Vanishing gradient — backprop multiplies derivatives through layers. If each derivative is < 1, the product shrinks exponentially with depth. After 5–10 sigmoid layers, gradients are too small to update earlier weights. This is why deep sigmoid networks were untrainable before ReLU.
Zero-centring — sigmoid outputs are in (0, 1), so the mean of activations is positive. This biases the gradient sign on subsequent layers, slowing training. Tanh, GELU, and Swish are zero-centred and converge faster as a result.

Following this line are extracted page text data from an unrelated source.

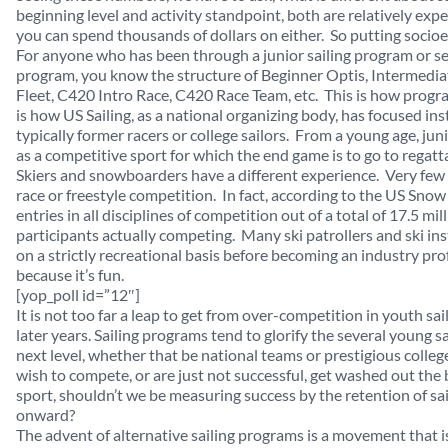
beginning level and activity standpoint, both are relatively e
you can spend thousands of dollars on either. So putting socioe
For anyone who has been through a junior sailing program or sent
program, you know the structure of Beginner Optis, Intermedia
Fleet, C420 Intro Race, C420 Race Team, etc. This is how progr
is how US Sailing, as a national organizing body, has focused ins
typically former racers or college sailors. From a young age, ju
as a competitive sport for which the end game is to go to regatta
Skiers and snowboarders have a different experience. Very few
race or freestyle competition. In fact, according to the US Sno
entries in all disciplines of competition out of a total of 17.5 mil
participants actually competing. Many ski patrollers and ski ins
on a strictly recreational basis before becoming an industry p
because it’s fun.
[yop_poll id=”12″]
It is not too far a leap to get from over-competition in youth sail
later years. Sailing programs tend to glorify the several young sa
next level, whether that be national teams or prestigious coll
wish to compete, or are just not successful, get washed out the ba
sport, shouldn’t we be measuring success by the retention of sa
onward?
The advent of alternative sailing programs is a movement that is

Apply activations to an image
Edit activation_starter.py to apply each activation to a normalised input image and save a 7-panel comparison.
Goals
- Normalise the image to
[-2, 2]before applying — gives the non-linearities room to show their shape. - Apply each function pixel-wise.
- Stack into a 2×4 grid with the original in the first slot for reference.
Expected visual result
You’ll see distinct visual signatures:
- Sigmoid panel looks washed-out (compressed range).
- ReLU panel has half the image pure black.
- Tanh / GELU / Swish panels look closest to the original.
The exercise mirrors what activation functions do inside the network between layers — each step of forward propagation reshapes the activation distribution.
Aurora — the activation as art
Build an artistic composition using activation functions: generate a smooth field (e.g. fbm noise from Module 06), apply different activations to different regions, and combine into one image.
Approach
import numpy as np
# (assume fbm() helper available from Module 6)
H, W = 400, 800
noise = fbm((H, W), scale=120, octaves=6)
noise = (noise - 0.5) * 4 # centre around 0 with width
# Apply tanh to make smooth banded structure
shaped = np.tanh(noise * 2)
# Map to colour
rgb = np.zeros((H, W, 3))
rgb[..., 0] = np.clip(shaped * 0.3 + 0.2, 0, 1)
rgb[..., 1] = np.clip(shaped * 0.8 + 0.4, 0, 1)
rgb[..., 2] = np.clip(0.6 + shaped * 0.3, 0, 1)The activation is the artistic knob: tanh gives smooth bands; ReLU gives sharp half-bands; sigmoid gives soft horizons. Each gives a different aurora-like aesthetic.
Downloads
activation_functions_art.py — plot curves activation_starter.py — apply to images challenge_aurora.py — aurora referenceReferences
- [1] Goodfellow, I., Bengio, Y., & Courville, A. (2016). Deep Learning. MIT Press.
- [2] LeCun, Y., Bengio, Y., & Hinton, G. (2015). Deep learning. Nature, 521(7553), 436–444.
- [3] Glorot, X., Bordes, A., & Bengio, Y. (2011). Deep sparse rectifier neural networks. Proceedings of AISTATS, 15, 315–323.
- [4] Hendrycks, D., & Gimpel, K. (2016). Gaussian Error Linear Units (GELUs). arXiv:1606.08415.
- [5] Krizhevsky, A., Sutskever, I., & Hinton, G. E. (2012). ImageNet classification with deep convolutional neural networks. NeurIPS 25, 1097–1105.
- [6] He, K., Zhang, X., Ren, S., & Sun, J. (2015). Delving deep into rectifiers: Surpassing human-level performance on ImageNet classification. ICCV, 1026–1034.
- [7] Ramachandran, P., Zoph, B., & Le, Q. V. (2017). Searching for activation functions. arXiv:1710.05941.